Bates is suing the officer directly, not the department. He has requested a jury trial and is asking for unspecified punitive damages.

The lawsuit was filed Monday in the United States District Court for the Northern District of Texas.


Manoushagian said he visited Bates after the crash to reassure him that the incident would be investigated appropriately but that he was not conscious at the time.

Grand Prairie Police performed a criminal investigation into the incident and the findings were given to a Tarrant County grand jury who, on March 4, 2021, declined to take any criminal action in the case.

Manoushagian said Lake Worth police also conducted an internal investigation and confirmed there were two violations of department policy related to how the vehicle was expected to be operated without causing injury to someone else. The chief said the officer did not break any policy with regard to a pursuit.

The chief said the officer was disciplined with an 80-hour suspension, equivalent to two work weeks, and was assigned to administrative duties until the criminal investigation was no-billed by the grand jury. The officer also underwent additional training on the operation of emergency vehicles and presented a debrief on his lessons learned.

Granado, Manoushagian said, resigned in December 2021. He had returned to duty after the grand jury took no action on the case.

Manoushagian said he "absolutely considered" terminating the officer, but that after reviewing all of the circumstances felt the action taken was appropriate.

"We believe that using progressive discipline and procedural justice is important when dealing and administering justice for our officers. We do have to take into account that everyone makes mistakes in their job," Manoushagian said. "Considering this is a young officer very early in his career … we would never have seasoned, tenured officers who had had the opportunity to learn from mistakes if we fired them all after their first mistake. So, after a review of the circumstances, knowing that this was an accident, the officer did not intentionally mean to strike Mr. Bates with his car, he accepted responsibility for that, he was disciplined for that. I believe that was the right decision given the circumstances."


Friday afternoon, Manoushagian said though the plate didn't match the motorcycle Bates was riding that it was not stolen.

He said, however, that when Bates was arrested officers learned he had a parole warrant and was in possession of drugs.

"He had a lengthy criminal history," Manoushagian said. "He committed a felony by fleeing in the motorcycle. He was also committing a felony by being in possession of half an ounce of methamphetamine and then on top of all of that had a parole warrant."
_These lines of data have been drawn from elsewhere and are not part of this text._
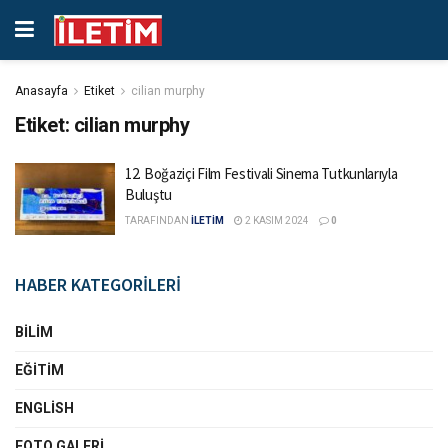
Anasayfa
Etiket
cilian murphy
Etiket:
cilian murphy
12. Boğaziçi Film Festivali Sinema Tutkunlarıyla
Buluştu
TARAFINDAN
İLETİM
2 KASIM 2024
0
HABER KATEGORİLERİ
BILIM
EĞITIM
ENGLISH
FOTO GALERI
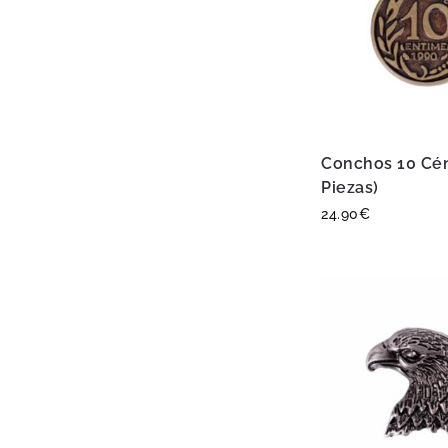
Conchos 10 Cén
Piezas)
24.90
€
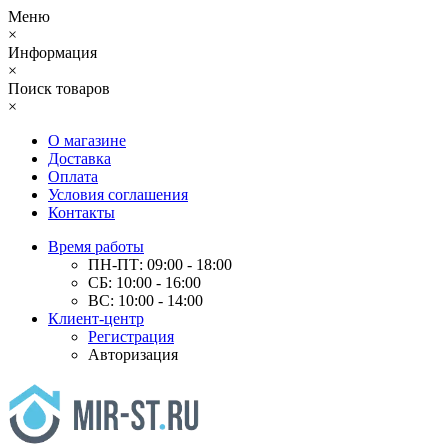
Меню
×
Информация
×
Поиск товаров
×
О магазине
Доставка
Оплата
Условия соглашения
Контакты
Время работы
ПН-ПТ: 09:00 - 18:00
СБ: 10:00 - 16:00
ВС: 10:00 - 14:00
Клиент-центр
Регистрация
Авторизация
Manoushagian said he didn't know why Bates' parole was revoked.

James Roberts, a second attorney for Bates, said all charges were later dropped against Bates.

"I think that it was just a poor decision on his part. He didn’t want to get pulled over," Roberts said.


According to the lawsuit, when Bates told another officer at the scene he'd been run over by the officer's SUV the officer, identified as James O'Bannon, reportedly said, "Probably shouldn’t have run. A lot of people think we can’t chase motorcycles. That’s wrong. We can and we will. Welcome to Lake Worth.”

The suit alleges O'Bannon went on to say, "This is what happens when your run from the law. If you would have just stopped it would have been fine," and, "I'm not going to sugar coat it for you, you run from us this is what happens."

Manoushagian said Monday afternoon the statements made by O'Bannon, quoted above, do not reflect the attitudes and principles of the department and that he received "a very stern talking to" regarding the statement.

"The quote by the officer on [the] scene does not reflect the attitudes and principles of our department. Specifically, the insinuation, of 'Welcome to Lake Worth.' We are a police department that takes tremendous pride in providing excellent service and protection to the public and to the people that we arrest," Manoushagian said Monday. "We take great pride in treating all people with dignity and respect. The statement by this officer does not reflect that. We have and we will continue to address that. All people are welcome here."

Manoushagian clarified that at no point was Bates run over by the officer's SUV. He was struck but was never run over by the vehicle.